Together we created a hive that was capable of monitoring interior temperature, humidity, noise level, methane, alcohol, and carbon monoxide. The hive was also equipped to stream HD video and monitor overall hive weight. The project was picked up by local news sources Grid Magazine and NPR station WHYY who broadcast a story about it in August of 2015.

  1. Installation of the first version of the webcam. The camera was mounted inside a custom built wood and acrylic enclosure with an array of infrared lights. Beehives are in near total darkness most of the time, this made the infrared lights crucial. Honeybees see in the ultraviolet spectrum rendering red light invisible, this allowed us to view them without disrupting their natural environment.


  2. An image captured from the hive camera after installation. The goal of putting a camera inside was to have it live stream online.


  3. The guts of the smart hive. The sensors and cameras fed out the front of the hive and into a watertight case housing a mac mini and wireless router.


  4. Max and I install the second generation sensor kit. We built the sensors onto a modified frame of honeycomb which sat in the middle of the hive.

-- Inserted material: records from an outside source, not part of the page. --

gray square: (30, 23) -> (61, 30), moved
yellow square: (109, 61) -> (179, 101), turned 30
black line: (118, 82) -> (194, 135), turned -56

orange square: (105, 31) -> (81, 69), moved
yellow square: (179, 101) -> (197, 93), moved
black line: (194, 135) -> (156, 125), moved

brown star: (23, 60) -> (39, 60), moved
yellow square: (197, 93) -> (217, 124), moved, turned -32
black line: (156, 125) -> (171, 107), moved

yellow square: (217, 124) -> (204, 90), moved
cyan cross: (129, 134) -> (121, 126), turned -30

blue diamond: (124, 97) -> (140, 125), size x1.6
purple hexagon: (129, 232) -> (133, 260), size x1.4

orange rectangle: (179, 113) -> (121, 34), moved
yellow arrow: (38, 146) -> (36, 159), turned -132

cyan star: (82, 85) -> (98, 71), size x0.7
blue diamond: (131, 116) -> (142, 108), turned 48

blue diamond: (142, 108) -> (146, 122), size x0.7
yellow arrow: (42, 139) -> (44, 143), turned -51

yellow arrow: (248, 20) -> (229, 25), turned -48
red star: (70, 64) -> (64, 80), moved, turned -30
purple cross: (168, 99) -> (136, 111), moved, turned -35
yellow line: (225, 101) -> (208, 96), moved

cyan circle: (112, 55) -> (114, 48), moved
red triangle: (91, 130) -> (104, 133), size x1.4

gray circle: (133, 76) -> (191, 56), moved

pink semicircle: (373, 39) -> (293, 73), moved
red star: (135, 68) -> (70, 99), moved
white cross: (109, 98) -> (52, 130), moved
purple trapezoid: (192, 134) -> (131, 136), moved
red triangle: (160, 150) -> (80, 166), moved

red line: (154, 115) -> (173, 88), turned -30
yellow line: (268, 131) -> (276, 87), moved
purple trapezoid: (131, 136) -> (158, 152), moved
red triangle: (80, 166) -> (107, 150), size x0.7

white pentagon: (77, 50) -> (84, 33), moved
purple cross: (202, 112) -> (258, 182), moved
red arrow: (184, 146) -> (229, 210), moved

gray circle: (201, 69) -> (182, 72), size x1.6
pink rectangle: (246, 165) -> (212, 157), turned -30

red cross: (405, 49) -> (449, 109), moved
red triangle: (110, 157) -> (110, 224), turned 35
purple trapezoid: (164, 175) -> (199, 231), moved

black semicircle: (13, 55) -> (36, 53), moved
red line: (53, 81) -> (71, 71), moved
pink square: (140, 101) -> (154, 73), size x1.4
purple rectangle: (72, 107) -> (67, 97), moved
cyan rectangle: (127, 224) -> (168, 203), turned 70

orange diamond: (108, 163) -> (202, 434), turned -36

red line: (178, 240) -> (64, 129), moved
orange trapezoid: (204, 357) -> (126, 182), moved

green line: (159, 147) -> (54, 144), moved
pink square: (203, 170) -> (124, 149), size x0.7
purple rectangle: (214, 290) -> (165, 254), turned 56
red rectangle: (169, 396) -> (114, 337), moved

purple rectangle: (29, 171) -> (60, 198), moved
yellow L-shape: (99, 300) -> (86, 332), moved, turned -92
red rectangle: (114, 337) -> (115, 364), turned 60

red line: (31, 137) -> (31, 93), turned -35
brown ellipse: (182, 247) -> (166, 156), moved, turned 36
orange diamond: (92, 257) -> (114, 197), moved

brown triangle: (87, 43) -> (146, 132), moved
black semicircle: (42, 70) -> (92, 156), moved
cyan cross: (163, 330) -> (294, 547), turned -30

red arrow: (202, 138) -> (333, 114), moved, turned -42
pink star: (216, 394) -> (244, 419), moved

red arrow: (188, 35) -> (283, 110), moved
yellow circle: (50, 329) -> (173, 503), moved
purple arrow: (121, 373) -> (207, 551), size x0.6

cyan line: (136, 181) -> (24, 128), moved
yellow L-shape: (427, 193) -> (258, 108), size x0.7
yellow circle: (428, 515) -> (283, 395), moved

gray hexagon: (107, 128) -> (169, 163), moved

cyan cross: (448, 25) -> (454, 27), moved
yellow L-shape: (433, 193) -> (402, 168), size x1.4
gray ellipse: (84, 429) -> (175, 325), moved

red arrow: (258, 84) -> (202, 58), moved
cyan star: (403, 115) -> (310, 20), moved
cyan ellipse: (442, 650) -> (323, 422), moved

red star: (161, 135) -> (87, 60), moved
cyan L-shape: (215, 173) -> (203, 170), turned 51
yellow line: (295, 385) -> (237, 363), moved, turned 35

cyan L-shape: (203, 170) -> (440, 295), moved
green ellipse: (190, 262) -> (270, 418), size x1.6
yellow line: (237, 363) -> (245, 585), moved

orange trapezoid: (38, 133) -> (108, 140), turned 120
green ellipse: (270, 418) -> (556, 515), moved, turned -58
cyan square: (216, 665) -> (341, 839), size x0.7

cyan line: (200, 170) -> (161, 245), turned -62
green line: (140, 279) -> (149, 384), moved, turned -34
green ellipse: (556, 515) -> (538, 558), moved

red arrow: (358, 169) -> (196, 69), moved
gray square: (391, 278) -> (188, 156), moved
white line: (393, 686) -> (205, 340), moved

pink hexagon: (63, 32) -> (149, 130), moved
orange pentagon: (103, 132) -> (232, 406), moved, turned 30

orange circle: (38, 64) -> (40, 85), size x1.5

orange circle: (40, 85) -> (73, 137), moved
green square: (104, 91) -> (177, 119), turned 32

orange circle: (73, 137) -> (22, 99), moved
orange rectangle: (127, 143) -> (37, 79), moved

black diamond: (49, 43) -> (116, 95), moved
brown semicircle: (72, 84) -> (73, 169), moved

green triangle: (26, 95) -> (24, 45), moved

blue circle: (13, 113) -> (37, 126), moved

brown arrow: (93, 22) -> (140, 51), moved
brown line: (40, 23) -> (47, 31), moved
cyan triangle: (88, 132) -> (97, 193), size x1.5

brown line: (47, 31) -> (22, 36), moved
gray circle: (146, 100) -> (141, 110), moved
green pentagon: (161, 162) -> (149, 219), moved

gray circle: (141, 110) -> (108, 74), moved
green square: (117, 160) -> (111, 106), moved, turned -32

Once the hive camera was installed we used a program called Open TSPS to analyze the video being captured. Honeybees use something called the “waggle dance” to communicate the location of a food source to one another, how could a program like Open TSPS analyze something like the waggle dance? Could we use that data to tell us what flowers the bees are frequenting? Could we sell advertising space on the back of individual bees during a live stream? These are the types of questions that fueled our exploration throughout the project.